#### Task brief:
Locate the line bearing "Vagas de Emprego" in the material below, then reproduce it and each following line up to and including the line bearing "Copyright © 2026".

#### Entries shown:
************
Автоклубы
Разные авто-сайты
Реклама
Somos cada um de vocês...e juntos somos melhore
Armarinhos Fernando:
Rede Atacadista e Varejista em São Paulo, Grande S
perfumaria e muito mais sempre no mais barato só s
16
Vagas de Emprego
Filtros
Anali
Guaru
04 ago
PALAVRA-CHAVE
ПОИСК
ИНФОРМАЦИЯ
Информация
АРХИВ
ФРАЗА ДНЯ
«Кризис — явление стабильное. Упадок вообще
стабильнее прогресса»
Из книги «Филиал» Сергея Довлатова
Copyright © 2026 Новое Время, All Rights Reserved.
************
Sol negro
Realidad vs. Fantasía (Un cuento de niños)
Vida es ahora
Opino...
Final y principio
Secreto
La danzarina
************
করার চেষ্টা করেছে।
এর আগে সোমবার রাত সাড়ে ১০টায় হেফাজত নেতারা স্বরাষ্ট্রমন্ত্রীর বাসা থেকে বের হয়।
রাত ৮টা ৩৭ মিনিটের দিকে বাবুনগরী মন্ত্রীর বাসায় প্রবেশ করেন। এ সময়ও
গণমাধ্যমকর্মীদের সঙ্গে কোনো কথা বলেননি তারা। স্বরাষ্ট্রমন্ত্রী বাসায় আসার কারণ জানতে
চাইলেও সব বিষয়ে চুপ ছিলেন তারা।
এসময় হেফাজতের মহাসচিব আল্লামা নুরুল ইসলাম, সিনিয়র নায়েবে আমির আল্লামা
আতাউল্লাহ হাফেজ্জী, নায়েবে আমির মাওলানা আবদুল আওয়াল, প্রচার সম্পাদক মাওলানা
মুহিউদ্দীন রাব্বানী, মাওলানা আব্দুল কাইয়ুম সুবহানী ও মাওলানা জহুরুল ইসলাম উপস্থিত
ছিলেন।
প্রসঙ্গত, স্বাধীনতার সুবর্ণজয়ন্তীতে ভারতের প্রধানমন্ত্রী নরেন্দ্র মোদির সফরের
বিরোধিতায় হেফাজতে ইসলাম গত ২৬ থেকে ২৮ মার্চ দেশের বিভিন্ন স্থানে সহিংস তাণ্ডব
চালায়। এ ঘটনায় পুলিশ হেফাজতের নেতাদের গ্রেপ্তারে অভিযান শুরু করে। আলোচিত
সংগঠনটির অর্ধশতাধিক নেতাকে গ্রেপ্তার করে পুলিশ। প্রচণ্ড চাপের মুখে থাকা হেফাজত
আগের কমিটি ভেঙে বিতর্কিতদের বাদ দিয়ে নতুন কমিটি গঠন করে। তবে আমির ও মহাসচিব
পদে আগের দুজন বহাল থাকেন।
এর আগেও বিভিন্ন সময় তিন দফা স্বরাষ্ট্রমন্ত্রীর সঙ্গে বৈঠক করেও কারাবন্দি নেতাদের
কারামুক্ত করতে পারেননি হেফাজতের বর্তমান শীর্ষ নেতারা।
************
#### Response for this exercise:
Vagas de Emprego
Filtros
Anali
Guaru
04 ago
PALAVRA-CHAVE
ПОИСК
ИНФОРМАЦИЯ
Информация
АРХИВ
ФРАЗА ДНЯ
«Кризис — явление стабильное. Упадок вообще
стабильнее прогресса»
Из книги «Филиал» Сергея Довлатова
Copyright © 2026 Новое Время, All Rights Reserved.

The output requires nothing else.